A weak or a strong El Niño ahead? Hint: we live in a 3D world

If we take another look at the IRI ensemble forecast for El Niño some members show a clear and speedy rise in East Pacific tropical ocean temperatures. Before we conclude ‘El Niño ahead’ during northern hemisphere summer and autumn let’s not ignore that a handful* of the 23 climate models show only a weak increase in water temperatures, staying below the official El Niño threshold (+0.5C).

[*) We all know an average hand can hold around 7 climate models – which means some 70 percent of models say El Niño, whereas 30 percent says somewhat warmer (up to half a degree), but still neutral ENSO.]

Well then, is there any way of telling which of the climate models may be more inclined to predict actual climatic events for upcoming months? Yes, probably there is:

Kelvin wave El Niño 2014
Progressing Kelvin wave lays foundation for possibly strong El Niño 2014. Shown above is an animation of NOAA NCEP’s deep water temperature anomaly monitoring over the last 13 weeks – over a depth up to 450 meters below the tropical Pacific Ocean sea surface. Note that SST anomalies still show very little information about the extremely large temperature anomaly at a depth of around 100 meters.
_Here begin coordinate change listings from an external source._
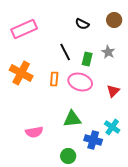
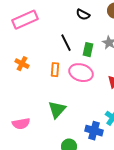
orange cross: (21, 73) -> (22, 64), size x0.6
green triangle: (72, 119) -> (57, 110), moved, turned -42
pink semicircle: (34, 132) -> (21, 124), moved

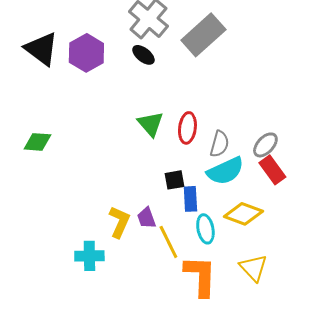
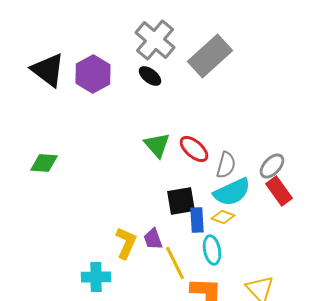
red ellipse: (187, 128) -> (194, 149), turned -56
black square: (174, 180) -> (181, 201), size x1.4
yellow diamond: (243, 214) -> (223, 217), moved, size x0.6

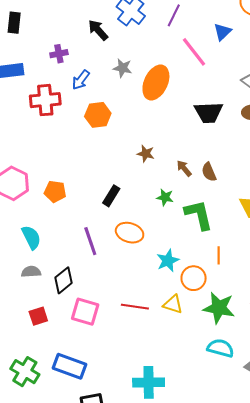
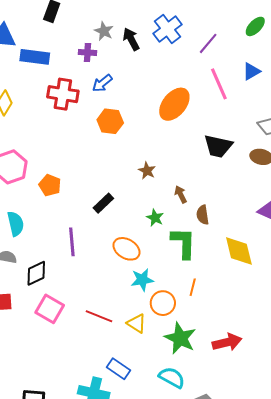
gray star: (123, 68) -> (104, 31), moved
brown semicircle: (209, 172) -> (203, 215), moved
orange ellipse: (130, 233) -> (126, 249), moved
blue rectangle: (70, 366) -> (118, 369), moved, size x0.7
Each consecutive colour in the chart marks a one degree Celsius temperature difference, which means you are looking at a very strong Kelvin wave, with a core water body with a +7(!) degrees temperature anomaly. As it progresses towards the East and – with trade winds still blowing and East-Pacific upwelling still an active process – it is invited to reach closer to the surface. When a +1.5 degrees temperature anomaly reaches the surface, there is already a ‘strong El Niño’. Including this dynamical process at some depth in the ocean the NCEP forecasting model predicts a ‘strong El Niño ahead’.

Sometimes sea surface temperature (SST) anomalies [which define different states in the El Niño/La Niña Southern Oscillation (ENSO)] do a rather poor job in showing the actual oceanic process that is taking place. Statistical climate models, which base outcome on drawing historical parallels to SST anomalies – can be a bit lost in the dark, when it comes to direction.

Current SST charts for the Pacific for instance show relatively cold water off the coast of Peru, in what’s known as the Niño 1+2 regions. Closely to the west of this region (within Niño 3) there’s a clear positive temperature anomaly – and a bit confusingly there is another one much further to the West (in Niño 4) with a large neutral area in between.

What to make of that, if you were a statistical climate model?

Dynamical climate models try to understand physical processes that are taking place in the 3D atmosphere and oceans – a much more difficult job

With the strongly elevated water temperatures of that slowly progressing Kelvin wave, we are inclined to say the dynamical models [indeed the ones with the famous names] are much better equipped to predict the 2014 ENSO pattern, and therefore the relatively strong El Niño predictions for the northern hemisphere summer and autumn deserve special attention.